Anatomy of a Compiler

Return to first page of the Compiler Theory article

A compiler is a tool that translates a program from one language to another language. An interpreter is a tool that takes a program and executes it. In the first case the program often comes from a file on disk and in the second the program is sometimes stored in a RAM buffer, so that changes can be made quickly and easily through an integrated editor. This is often the case in BASIC interpreters and calculator programs. We will refer to the source of the program, whether it is on disk or in RAM, as the input stream.

Regardless of where the program comes from it must first pass through a Tokenizer, or as it is sometimes called, a Lexer. The tokenizer is responsible for dividing the input stream into individual tokens, identifying the token type, and passing tokens one at a time to the next stage of the compiler.

The next stage of the compiler is called the Parser. This part of the compiler has an understanding of the language's grammar. It is responsible for identifying syntax errors and for translating an error free program into internal data structures that can be interpreted or written out in another language.

The data structure is called a Parse Tree, or sometimes an Intermediate Code Representation. The parse tree is a language independent structure, which gives a great deal of flexibility to the code generator. The lexer and parser together are often referred to as the compiler's front end. The rest of the compiler is called the back end. Due to the language independent nature of the parse tree, it is easy, once the front end is in place, to replace the back end with a code generator for a different high level language, or a different machine language, or replacing the code generator all together with an interpreter.

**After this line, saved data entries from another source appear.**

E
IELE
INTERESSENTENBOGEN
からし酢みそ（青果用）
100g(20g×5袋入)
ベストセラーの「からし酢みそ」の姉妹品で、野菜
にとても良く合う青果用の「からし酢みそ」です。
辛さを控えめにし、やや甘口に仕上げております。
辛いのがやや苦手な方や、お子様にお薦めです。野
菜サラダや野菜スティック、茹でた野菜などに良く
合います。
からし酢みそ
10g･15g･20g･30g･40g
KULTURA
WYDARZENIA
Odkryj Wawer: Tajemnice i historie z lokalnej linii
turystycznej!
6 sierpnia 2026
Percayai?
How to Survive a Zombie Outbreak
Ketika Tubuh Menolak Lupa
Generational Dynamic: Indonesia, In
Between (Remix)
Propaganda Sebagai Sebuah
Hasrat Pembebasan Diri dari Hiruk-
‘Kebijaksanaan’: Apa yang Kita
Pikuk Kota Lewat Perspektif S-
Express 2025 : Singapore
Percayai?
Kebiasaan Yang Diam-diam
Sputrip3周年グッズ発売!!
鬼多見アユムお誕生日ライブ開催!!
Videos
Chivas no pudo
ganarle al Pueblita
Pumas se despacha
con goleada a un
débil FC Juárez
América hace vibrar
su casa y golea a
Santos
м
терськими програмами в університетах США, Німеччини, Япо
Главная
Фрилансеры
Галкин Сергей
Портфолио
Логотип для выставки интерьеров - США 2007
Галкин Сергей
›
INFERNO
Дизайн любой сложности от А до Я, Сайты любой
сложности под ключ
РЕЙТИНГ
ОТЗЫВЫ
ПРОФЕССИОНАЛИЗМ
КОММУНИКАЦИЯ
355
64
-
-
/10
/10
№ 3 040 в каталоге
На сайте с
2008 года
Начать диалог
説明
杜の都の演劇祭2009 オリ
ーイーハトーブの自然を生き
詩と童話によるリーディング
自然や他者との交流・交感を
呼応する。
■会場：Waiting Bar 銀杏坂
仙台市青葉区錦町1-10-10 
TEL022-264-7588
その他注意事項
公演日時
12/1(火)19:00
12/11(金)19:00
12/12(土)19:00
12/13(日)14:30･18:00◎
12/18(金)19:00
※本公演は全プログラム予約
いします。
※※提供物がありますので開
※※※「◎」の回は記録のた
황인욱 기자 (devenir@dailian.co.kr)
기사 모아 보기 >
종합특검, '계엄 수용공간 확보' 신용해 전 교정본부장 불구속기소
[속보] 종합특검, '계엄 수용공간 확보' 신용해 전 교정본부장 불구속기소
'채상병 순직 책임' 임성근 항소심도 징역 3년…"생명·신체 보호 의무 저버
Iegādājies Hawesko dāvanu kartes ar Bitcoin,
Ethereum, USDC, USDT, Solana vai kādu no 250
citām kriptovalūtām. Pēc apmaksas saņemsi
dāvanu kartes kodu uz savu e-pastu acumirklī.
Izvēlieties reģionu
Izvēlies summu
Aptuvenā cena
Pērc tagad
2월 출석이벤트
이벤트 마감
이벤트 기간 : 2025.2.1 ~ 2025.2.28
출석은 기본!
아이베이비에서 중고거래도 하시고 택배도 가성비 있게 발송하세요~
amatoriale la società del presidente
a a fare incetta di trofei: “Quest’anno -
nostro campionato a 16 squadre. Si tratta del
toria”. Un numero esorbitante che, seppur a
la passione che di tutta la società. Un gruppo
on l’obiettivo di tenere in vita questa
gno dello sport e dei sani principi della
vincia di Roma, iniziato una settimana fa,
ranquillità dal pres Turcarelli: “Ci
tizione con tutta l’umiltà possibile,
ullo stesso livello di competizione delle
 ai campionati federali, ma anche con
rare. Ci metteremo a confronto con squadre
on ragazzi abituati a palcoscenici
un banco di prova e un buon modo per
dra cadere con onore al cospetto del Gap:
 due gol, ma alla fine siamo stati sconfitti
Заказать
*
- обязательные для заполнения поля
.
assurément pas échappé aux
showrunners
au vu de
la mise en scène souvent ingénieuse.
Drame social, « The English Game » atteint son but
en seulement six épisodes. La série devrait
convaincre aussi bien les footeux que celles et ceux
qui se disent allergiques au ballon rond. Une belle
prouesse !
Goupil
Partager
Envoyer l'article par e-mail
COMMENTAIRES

This approach allows a compiler to be easily ported to another type of computer, or for a single compiler to produce code for a number of different computers (cross compilation).

Sometimes, especially on smaller systems, the intermediate representation is written to disk. This allows the front end to be unloaded from RAM, and RAM is not needed for the intermediate representation. This has two disadvantages: it is slower, and it requires that the parse tree be translated to a form that can be stored on disk.

The next step in the process is to send the parse tree to either an interpreter, where it is executed, or to a code generator preprocessor. Not all compilers have a code generator preprocessor. The preprocessor has two jobs. The first is to break any expressions into their simplest components. For example, the assignment a := 1 + 2 * 3 would be broken into temp := 2 * 3; a := 1 + temp; Such expressions are called Binary Expressions. Such expressions are necessary for generating assembler language code. Compilers that translate from one high level language to another often do not contain this step. Another task of the code generator preprocessor is to perform certain machine independent optimizations.

After preprocessing, the parse tree is sent to the code generator, which creates a new file in the target language. Sometimes the newly created file is then post processed to add machine dependent optimizations.

Figure 1 shows graphically the different parts of a compiler;

Figure 1. Anatomy of a Compiler

Interpreters are sometimes called virtual machines. This stems from the idea that a CPU is actually a low level interpreter - it interprets machine code. An interpreter is a high level simulation of a CPU.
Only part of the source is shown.